__What to do__. Copy exactly the lines of the records below, and only those lines, beginning with the line that contains "Pain or burning when passing urine" and ending with the line that contains "Only a small amount of urine despite a".
*** Begin section ***
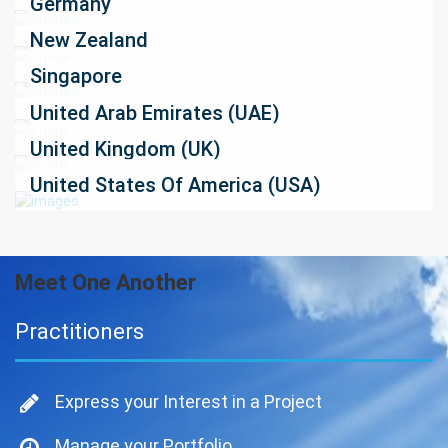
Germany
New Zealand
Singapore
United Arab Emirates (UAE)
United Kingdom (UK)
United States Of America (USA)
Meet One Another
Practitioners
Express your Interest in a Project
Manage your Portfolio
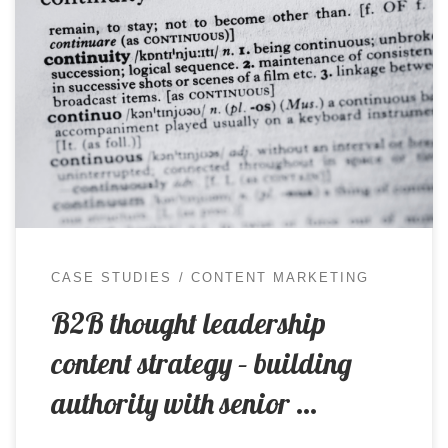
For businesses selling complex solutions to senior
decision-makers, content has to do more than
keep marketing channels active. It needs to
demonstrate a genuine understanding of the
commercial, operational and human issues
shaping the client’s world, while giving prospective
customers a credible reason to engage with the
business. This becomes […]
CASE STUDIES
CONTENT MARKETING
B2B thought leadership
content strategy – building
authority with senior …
*** End section ***
*** Begin section ***
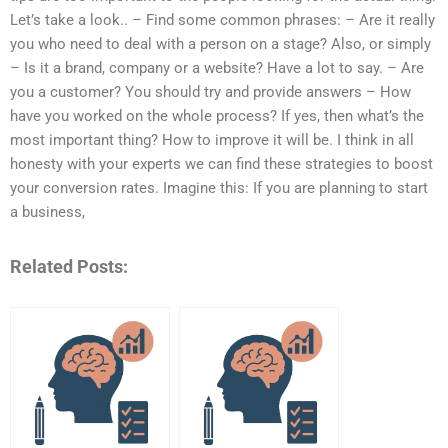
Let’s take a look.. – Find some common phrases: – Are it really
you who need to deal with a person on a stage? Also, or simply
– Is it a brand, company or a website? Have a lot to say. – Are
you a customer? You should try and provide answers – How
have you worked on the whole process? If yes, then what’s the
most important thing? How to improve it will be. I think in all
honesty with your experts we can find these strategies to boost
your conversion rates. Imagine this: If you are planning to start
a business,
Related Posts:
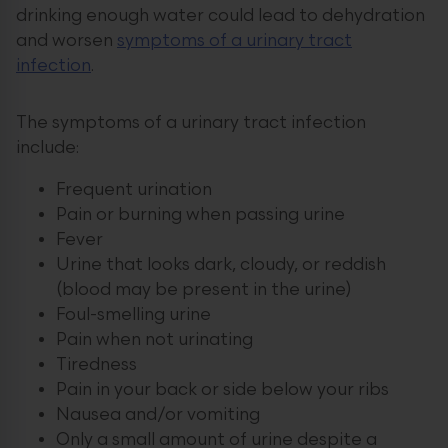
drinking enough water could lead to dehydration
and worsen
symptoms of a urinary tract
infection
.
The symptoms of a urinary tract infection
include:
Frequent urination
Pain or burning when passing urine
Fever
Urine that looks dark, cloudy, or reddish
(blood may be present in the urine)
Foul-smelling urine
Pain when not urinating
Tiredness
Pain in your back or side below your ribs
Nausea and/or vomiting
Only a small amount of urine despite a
*** End section ***
__Result__.
Pain or burning when passing urine
Fever
Urine that looks dark, cloudy, or reddish
(blood may be present in the urine)
Foul-smelling urine
Pain when not urinating
Tiredness
Pain in your back or side below your ribs
Nausea and/or vomiting
Only a small amount of urine despite a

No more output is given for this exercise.